I have a form where users enter a URL and it will need to pull data from the page (all information is within a div that has class="page-main-content"). I need to select the first occurance of an H1 element, along with a handful of other HTML elements. Can anyone help? I have this code as my test.php page.
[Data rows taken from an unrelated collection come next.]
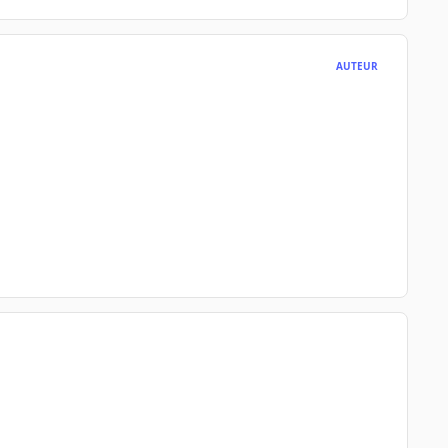
AUTEUR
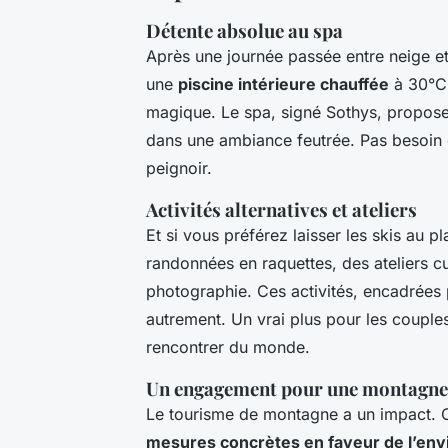
Détente absolue au spa
Après une journée passée entre neige et 
une
piscine intérieure chauffée
à 30°C,
magique. Le spa, signé Sothys, propose
dans une ambiance feutrée. Pas besoin de
peignoir.
Activités alternatives et ateliers
Et si vous préférez laisser les skis au 
randonnées en raquettes, des ateliers 
photographie. Ces activités, encadrées 
autrement. Un vrai plus pour les couple
rencontrer du monde.
Un engagement pour une montagne
Le tourisme de montagne a un impact. C
mesures concrètes en faveur de l’en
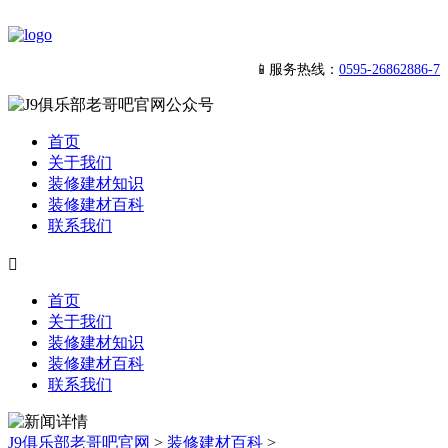
📱服务热线：
0595-26862886-7
首页
关于我们
装修建材知识
装修建材百科
联系我们

首页
关于我们
装修建材知识
装修建材百科
联系我们
J9俱乐部老哥吧官网
>
装修建材百科
>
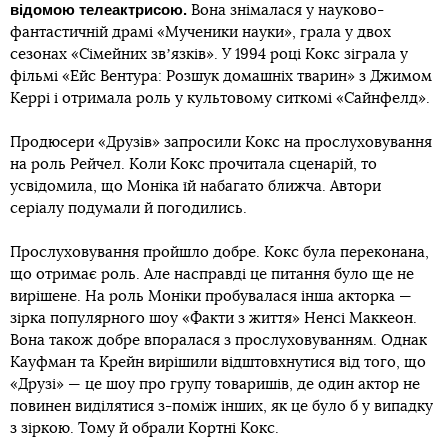
відомою телеактрисою.
Вона знімалася у науково-
фантастичній драмі «Мученики науки», грала у двох
сезонах «Сімейних звʼязків». У 1994 році Кокс зіграла у
фільмі «Ейс Вентура: Розшук домашніх тварин» з Джимом
Керрі і отримала роль у культовому ситкомі «Сайнфелд».
Продюсери «Друзів» запросили Кокс на прослуховування
на роль Рейчел. Коли Кокс прочитала сценарій, то
усвідомила, що Моніка їй набагато ближча. Автори
серіалу подумали й погодились.
Прослуховування пройшло добре. Кокс була переконана,
що отримає роль. Але насправді це питання було ще не
вирішене. На роль Моніки пробувалася інша акторка —
зірка популярного шоу «Факти з життя» Ненсі Маккеон.
Вона також добре впоралася з прослуховуванням. Однак
Кауфман та Крейн вирішили відштовхнутися від того, що
«Друзі» — це шоу про групу товаришів, де один актор не
повинен виділятися з-поміж інших, як це було б у випадку
з зіркою. Тому й обрали Кортні Кокс.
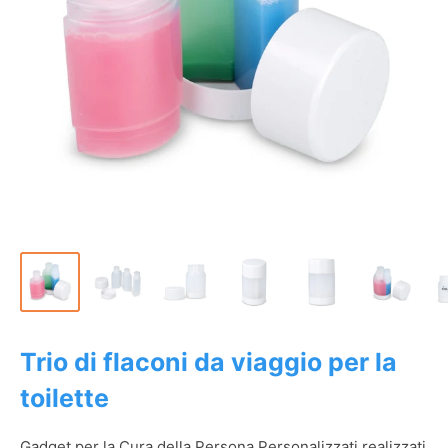
Trio di flaconi da viaggio per la
toilette
Gadget per la Cura della Persona Personalizzati realizzati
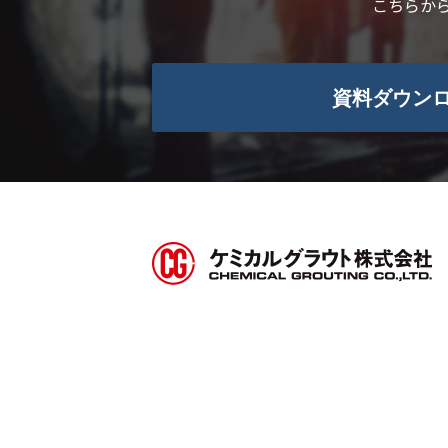
こちらか
資料ダウン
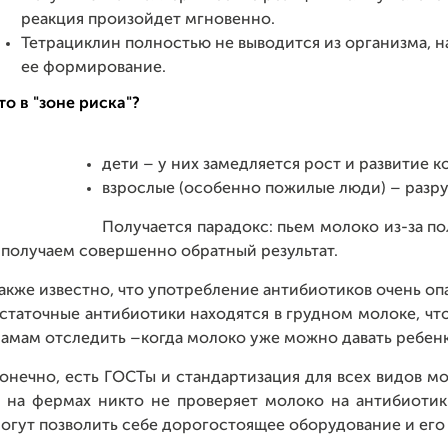
реакция произойдет мгновенно.
Тетрациклин полностью не выводится из организма, н
ее формирование.
то в "зоне риска"?
дети – у них замедляется рост и развитие к
взрослые (особенно пожилые люди) – разру
Получается парадокс: пьем молоко из-за по
 получаем совершенно обратный результат.
акже известно, что употребление антибиотиков очень о
статочные антибиотики находятся в грудном молоке, что
амам отследить –когда молоко уже можно давать ребен
онечно, есть ГОСТы и стандартизация для всех видов 
 на фермах никто не проверяет молоко на антибиотик
огут позволить себе дорогостоящее оборудование и его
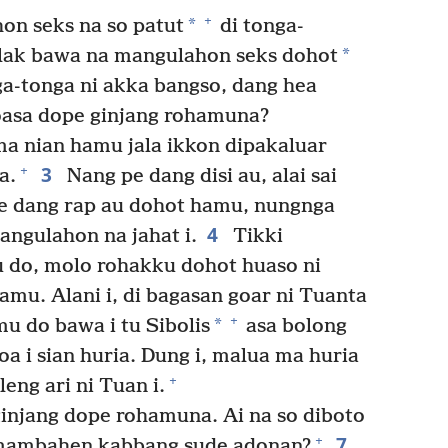
+
*
n seks na so patut
di tonga-
*
lak bawa na mangulahon seks dohot
ga-tonga ni akka bangso, dang hea
asa dope ginjang rohamuna?
a nian hamu jala ikkon dipakaluar
3
+
a.
Nang pe dang disi au, alai sai
e dang rap au dohot hamu, nungnga
4
ngulahon na jahat i.
Tikki
do, molo rohakku dohot huaso ni
amu. Alani i, di bagasan goar ni Tuanta
+
*
u do bawa i tu Sibolis
asa bolong
a i sian huria. Dung i, malua ma huria
+
leng ari ni Tuan i.
injang dope rohamuna. Ai na so diboto
7
+
o mambahen kabbang sude adonan?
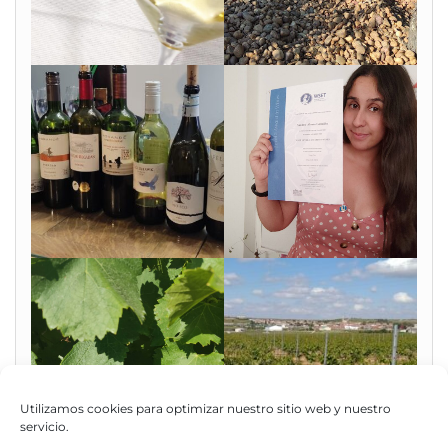
Utilizamos cookies para optimizar nuestro sitio web y nuestro
servicio.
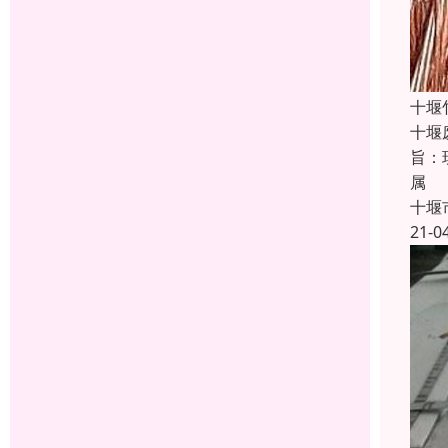
十堰
十堰
旨：
属
十堰
21-0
Then in the URL bar for the form, I enter in test2.php
test.php
<?php
if(true)
{
if(!isset($_POST['submit']))
{
?>
<form action="<?php echo htmlspecialchars($_SERVER["PHP_SELF"]); ?>" method="post">
<label for="url">Enter the URL of the article:</label> <input id="url" name="URL" type="text" />
<label for="submit"><input id="submit" class="button" name="submit" type="submit" /></form>
<?php
}
else if(filter_var($_POST['URL'], FILTER_VALIDATE_URL) === false)
{
?>
<div class="error"><p>Error: The URL you entered was invalid. Please try again</p></div>
<form action="<?php echo htmlspecialchars($_SERVER["PHP_SELF"]); ?>" method="post">
<label for="url">Enter the URL of the article:</label> <input id="url" name="URL" type="text" />
<label for="submit"><input id="submit" class="button" name="submit" type="submit" /></form>
<?php
}
else
{
$url=$_POST['URL'];
$doc = new DOMDocument;
$doc->preserveWhiteSpace = FALSE;
$doc->loadHTMLFile($url);
$emailContents=array();
$xpath=new DomXPath($doc);
$h1Found=false;
//Find element with class="page-main-content"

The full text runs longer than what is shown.